Bounding box prediction data:
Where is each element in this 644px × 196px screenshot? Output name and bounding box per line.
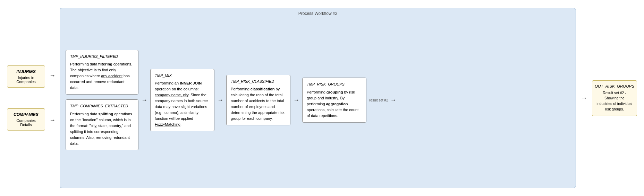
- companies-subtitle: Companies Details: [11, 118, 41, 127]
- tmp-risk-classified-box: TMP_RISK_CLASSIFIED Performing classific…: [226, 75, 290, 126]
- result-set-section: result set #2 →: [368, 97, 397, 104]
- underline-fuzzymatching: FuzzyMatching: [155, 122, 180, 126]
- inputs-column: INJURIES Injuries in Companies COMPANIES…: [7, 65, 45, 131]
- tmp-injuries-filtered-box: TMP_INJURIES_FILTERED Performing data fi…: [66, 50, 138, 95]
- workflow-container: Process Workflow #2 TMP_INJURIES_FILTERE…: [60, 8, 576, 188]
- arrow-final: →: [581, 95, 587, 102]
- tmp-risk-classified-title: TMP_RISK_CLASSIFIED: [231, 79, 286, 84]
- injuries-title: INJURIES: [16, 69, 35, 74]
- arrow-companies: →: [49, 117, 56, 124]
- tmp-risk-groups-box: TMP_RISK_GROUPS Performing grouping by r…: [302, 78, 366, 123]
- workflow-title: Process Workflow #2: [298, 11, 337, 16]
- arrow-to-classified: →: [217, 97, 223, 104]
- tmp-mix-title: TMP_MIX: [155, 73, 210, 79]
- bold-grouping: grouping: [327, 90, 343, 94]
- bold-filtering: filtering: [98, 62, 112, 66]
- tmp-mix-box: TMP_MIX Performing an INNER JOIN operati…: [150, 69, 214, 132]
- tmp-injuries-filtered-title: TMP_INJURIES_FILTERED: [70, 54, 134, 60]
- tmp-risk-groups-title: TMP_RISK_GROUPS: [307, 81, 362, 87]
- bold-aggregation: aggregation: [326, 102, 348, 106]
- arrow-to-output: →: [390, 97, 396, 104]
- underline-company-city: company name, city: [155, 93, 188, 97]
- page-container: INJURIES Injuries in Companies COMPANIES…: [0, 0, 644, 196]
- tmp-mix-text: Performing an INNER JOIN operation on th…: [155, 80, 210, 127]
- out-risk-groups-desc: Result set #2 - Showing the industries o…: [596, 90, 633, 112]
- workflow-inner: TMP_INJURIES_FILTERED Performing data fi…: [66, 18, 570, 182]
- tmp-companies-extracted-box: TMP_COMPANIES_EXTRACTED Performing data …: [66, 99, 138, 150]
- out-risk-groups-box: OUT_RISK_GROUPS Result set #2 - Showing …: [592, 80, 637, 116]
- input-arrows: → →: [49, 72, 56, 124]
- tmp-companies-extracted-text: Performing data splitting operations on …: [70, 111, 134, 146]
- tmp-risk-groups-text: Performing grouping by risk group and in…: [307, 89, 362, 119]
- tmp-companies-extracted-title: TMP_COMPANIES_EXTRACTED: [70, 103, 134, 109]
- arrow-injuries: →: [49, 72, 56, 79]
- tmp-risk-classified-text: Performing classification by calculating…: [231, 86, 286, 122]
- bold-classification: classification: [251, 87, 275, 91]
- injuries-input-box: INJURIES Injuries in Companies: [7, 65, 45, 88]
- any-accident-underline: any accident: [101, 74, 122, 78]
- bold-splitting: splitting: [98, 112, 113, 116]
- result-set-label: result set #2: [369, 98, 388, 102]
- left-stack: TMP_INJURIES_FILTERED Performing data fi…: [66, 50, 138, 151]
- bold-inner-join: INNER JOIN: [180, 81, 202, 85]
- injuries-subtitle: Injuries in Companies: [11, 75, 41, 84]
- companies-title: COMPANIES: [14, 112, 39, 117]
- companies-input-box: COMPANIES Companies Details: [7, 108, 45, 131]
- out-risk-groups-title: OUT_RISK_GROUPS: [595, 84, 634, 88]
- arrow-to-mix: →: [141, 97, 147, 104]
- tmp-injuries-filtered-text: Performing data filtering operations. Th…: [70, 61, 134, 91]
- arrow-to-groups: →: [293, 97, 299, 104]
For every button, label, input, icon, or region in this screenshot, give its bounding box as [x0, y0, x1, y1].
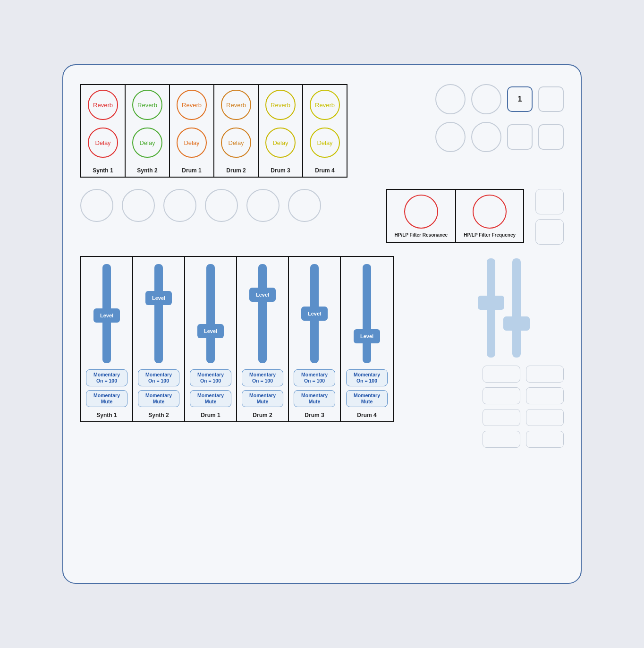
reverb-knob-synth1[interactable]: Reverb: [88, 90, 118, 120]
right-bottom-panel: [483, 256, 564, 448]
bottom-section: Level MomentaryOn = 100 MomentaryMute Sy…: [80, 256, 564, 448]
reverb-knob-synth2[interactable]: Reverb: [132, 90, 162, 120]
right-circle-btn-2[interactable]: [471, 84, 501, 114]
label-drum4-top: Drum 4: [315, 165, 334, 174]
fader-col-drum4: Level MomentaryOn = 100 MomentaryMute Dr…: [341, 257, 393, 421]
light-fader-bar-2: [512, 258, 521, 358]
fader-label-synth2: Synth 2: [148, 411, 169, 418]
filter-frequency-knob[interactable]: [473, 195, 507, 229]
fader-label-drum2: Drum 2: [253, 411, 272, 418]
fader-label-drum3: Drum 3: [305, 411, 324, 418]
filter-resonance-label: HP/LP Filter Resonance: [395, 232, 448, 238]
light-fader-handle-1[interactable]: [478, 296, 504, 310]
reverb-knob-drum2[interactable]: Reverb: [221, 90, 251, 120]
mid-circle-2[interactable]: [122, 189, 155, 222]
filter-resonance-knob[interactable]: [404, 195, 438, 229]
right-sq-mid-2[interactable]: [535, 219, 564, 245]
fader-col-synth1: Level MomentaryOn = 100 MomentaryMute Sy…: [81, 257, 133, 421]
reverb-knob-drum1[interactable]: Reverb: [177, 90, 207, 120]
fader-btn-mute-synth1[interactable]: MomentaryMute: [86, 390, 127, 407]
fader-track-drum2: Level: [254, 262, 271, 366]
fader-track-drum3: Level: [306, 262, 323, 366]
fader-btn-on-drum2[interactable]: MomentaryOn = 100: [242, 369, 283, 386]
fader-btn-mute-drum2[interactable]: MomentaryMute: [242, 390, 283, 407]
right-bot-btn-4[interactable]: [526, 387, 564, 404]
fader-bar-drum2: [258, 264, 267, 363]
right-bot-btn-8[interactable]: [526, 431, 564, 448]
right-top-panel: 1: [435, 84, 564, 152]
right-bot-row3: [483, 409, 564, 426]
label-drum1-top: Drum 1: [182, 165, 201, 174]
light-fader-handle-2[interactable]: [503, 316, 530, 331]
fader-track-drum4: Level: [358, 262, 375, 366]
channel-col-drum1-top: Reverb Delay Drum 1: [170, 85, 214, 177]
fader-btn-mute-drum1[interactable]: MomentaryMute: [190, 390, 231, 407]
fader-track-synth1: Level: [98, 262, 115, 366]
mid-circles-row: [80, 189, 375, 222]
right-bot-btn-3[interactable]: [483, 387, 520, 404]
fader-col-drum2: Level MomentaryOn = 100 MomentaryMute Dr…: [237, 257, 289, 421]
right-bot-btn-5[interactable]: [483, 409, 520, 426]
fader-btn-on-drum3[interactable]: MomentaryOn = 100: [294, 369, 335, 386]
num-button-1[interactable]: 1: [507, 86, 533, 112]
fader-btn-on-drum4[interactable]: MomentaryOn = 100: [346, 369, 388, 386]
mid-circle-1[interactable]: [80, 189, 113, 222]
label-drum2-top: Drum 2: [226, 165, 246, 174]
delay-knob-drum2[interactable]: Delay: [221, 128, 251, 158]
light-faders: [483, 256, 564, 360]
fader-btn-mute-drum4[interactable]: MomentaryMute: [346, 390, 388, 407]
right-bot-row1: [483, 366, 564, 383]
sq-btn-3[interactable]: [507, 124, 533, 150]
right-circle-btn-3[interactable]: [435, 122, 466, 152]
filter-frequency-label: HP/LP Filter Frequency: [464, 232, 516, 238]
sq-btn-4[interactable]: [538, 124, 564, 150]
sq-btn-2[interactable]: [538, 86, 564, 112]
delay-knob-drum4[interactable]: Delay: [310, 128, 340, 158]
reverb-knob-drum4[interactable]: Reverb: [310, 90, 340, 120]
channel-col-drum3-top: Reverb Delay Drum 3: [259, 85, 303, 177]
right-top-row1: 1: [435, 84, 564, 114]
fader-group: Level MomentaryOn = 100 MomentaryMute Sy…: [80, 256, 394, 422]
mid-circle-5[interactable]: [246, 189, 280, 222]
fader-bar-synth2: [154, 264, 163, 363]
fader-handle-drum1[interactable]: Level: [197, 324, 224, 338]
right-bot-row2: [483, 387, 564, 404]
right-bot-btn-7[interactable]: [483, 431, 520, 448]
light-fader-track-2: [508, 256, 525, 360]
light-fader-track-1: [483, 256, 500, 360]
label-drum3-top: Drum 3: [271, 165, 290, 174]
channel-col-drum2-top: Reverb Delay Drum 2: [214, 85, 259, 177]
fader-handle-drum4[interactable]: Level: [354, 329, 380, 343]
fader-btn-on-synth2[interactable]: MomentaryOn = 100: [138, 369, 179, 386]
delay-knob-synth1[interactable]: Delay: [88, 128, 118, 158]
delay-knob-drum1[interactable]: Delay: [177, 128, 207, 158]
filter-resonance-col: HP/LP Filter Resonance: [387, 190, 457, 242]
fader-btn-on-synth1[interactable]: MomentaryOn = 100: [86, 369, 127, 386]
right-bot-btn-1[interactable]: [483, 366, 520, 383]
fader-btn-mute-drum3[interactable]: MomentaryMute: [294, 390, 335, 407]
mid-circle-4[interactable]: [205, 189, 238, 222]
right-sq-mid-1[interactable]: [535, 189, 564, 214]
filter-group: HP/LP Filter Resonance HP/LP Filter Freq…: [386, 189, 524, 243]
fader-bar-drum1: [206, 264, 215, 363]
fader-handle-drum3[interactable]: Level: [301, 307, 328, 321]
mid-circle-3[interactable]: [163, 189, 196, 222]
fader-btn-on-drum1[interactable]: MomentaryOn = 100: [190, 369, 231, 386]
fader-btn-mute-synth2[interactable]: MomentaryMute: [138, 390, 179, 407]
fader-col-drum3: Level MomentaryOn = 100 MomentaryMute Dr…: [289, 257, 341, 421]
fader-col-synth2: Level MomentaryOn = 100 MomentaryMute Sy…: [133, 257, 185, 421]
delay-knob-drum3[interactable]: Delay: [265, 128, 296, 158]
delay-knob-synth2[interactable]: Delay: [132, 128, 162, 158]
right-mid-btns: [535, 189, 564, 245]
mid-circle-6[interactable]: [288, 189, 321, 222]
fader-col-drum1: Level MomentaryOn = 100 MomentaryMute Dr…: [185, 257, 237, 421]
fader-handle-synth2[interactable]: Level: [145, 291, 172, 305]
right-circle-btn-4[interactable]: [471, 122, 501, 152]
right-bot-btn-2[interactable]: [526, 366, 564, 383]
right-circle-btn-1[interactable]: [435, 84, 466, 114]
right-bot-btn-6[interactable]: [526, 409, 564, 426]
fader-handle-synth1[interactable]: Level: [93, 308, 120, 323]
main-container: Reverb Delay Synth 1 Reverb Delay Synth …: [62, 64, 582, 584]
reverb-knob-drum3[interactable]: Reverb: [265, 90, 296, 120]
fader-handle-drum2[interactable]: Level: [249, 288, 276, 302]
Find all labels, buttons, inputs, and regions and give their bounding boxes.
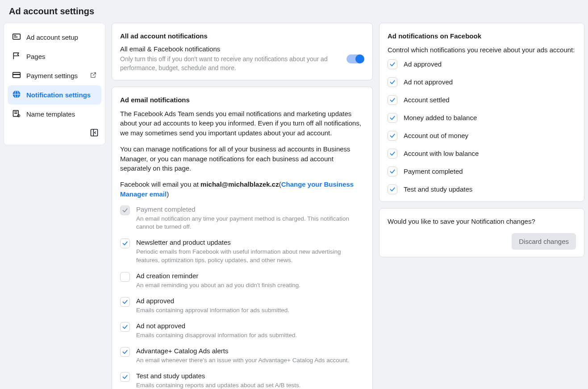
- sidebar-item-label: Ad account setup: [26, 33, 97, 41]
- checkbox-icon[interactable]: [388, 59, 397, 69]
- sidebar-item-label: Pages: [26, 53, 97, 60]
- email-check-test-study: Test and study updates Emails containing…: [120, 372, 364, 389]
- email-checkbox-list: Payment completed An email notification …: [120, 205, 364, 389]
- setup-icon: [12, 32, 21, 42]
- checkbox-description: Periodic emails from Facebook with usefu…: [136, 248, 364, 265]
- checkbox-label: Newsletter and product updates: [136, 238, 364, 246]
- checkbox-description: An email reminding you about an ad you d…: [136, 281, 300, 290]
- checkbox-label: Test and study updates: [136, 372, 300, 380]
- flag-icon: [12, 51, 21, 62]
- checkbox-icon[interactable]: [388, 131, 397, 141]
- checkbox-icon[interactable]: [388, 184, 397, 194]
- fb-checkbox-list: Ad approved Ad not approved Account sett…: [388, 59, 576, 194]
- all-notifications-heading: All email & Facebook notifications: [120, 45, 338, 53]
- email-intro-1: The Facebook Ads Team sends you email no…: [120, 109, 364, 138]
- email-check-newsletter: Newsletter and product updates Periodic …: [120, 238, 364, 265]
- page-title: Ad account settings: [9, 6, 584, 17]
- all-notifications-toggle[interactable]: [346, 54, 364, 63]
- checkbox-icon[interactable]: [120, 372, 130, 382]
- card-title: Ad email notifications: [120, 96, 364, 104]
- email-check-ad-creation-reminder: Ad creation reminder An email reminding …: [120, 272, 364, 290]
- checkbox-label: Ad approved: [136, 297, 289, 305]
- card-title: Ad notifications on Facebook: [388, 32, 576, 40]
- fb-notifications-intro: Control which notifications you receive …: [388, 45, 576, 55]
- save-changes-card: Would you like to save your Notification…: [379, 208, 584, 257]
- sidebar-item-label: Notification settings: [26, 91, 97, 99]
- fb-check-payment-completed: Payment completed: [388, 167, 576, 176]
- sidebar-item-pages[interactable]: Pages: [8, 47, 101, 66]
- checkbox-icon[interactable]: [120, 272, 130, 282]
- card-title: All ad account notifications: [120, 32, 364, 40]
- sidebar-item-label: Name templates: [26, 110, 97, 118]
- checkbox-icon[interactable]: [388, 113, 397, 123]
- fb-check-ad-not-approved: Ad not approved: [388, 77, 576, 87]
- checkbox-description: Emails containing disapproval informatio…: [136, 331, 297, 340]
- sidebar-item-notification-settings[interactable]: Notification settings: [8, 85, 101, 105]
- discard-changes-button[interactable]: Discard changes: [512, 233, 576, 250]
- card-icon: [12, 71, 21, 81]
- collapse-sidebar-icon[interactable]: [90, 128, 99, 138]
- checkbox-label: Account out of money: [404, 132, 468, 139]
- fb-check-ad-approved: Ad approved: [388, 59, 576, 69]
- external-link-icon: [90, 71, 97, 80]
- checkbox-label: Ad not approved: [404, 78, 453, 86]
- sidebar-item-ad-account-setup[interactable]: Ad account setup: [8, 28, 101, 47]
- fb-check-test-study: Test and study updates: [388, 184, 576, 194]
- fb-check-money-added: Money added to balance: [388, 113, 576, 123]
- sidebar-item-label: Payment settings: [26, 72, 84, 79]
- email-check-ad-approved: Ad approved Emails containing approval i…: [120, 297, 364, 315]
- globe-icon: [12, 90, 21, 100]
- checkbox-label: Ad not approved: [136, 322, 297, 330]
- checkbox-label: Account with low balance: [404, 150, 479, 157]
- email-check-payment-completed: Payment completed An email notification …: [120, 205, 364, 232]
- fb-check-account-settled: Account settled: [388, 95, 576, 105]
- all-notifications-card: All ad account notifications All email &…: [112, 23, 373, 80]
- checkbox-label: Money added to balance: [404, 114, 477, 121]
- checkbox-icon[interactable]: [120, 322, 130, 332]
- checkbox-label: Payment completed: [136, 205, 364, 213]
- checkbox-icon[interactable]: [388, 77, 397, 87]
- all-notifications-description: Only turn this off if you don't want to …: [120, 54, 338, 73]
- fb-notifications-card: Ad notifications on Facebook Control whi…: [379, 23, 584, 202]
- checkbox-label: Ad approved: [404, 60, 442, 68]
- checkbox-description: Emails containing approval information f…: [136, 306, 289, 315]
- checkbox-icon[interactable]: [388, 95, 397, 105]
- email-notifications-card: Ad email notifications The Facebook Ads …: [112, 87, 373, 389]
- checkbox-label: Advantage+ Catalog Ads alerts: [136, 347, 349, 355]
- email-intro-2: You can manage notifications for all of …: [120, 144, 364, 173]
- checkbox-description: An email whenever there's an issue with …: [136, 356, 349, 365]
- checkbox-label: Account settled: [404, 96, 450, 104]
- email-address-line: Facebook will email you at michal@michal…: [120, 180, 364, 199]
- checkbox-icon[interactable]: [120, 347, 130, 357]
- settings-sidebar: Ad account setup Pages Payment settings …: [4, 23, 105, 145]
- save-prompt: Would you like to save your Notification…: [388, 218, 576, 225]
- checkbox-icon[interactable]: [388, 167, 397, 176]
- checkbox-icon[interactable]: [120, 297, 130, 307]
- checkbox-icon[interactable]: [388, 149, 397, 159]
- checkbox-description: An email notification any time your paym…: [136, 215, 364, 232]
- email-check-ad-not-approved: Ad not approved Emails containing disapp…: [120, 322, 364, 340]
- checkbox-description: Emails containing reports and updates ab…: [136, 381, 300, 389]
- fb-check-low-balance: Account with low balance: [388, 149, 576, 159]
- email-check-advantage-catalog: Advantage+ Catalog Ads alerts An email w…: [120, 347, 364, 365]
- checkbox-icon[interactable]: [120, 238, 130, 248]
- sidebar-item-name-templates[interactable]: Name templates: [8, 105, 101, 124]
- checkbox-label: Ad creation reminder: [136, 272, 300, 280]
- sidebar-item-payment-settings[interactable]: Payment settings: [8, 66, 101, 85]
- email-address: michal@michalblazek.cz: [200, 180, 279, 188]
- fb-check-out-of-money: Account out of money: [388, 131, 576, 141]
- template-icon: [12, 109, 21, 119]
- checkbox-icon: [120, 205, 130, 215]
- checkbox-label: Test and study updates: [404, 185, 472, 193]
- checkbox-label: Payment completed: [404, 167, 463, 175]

Problem to work on:
Throughout the data, tally the lines that hold the string "Catalog" and report the tally alone.

Written response:
2